On the other hand, repeatable read and read committed optimistic transactions never check if a version of an entry is changed. This mode might bring extra performance benefits but does not give any atomicity guarantees and, thus, rarely used in practice:  

 

Picture 9.

Transaction Lifecycle

Now let's review the entire lifecycle of a transaction in Ignite. Presently it's assumed that the cluster is stable and no any outages happen.

 

 
Picture 10.
 The transaction starts once tx.start (step 1) method is called by the application which results in the creation (step 2) of a structure for transaction context management (aka. IgniteInternalTx). In addition to that, the following happens on the near node side:
 
  • a unique transaction identifier is generated;

  • the start time of the transaction is recorded;

  • current topology version/state is recorded;

  • etc.

Once after that, the transaction status is set to "active" and Ignite starts executing read/write operations that are a part of the transaction following rules of either optimistic or pessimistic mode and specific isolation levels.

 Transaction Commit

 

When the application executes tx.commit() method (step 9 in Picture 10 above) the near node (transaction coordinator) initiates the 2-phase commit protocol by preparing the "prepare" message enclosing information about the transaction's context into it.

As a part of the "prepare" phase, every primary node receives information about all updated or new key-value pairs and about an order the locks have to be acquired (the latter depends on a combination of locking modes & isolation levels). 
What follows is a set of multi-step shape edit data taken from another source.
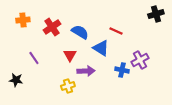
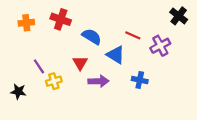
black cross: (156, 14) -> (179, 16), turned -35
red cross: (52, 27) -> (61, 19), moved, turned -36
purple cross: (140, 60) -> (160, 46), moved
yellow cross: (68, 86) -> (54, 81), moved

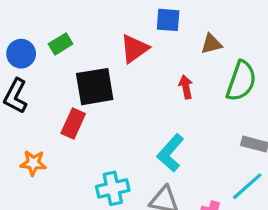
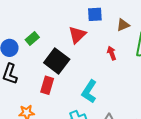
black square: (95, 87) -> (57, 61), turned -35
cyan L-shape: (170, 153) -> (89, 91), moved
The primary nodes on their turn perform the following in response to the "prepare" message:

 
  • check up that a version of the cluster topology recorded in the transaction's context matches the current topology version;

  • obtain all the required locks;

  • create a DHT context for the transaction and storing all the necessary data therein;

  • depending on the cache configuration parameters, wait or skip waiting while backup nodes confirm that the "phase" phase is over;

  • inform the near node that it's time to execute the "commit" phase.

After that, the near node sends the "commit" message, waits for an acknowledgment and moves transaction in status "committed".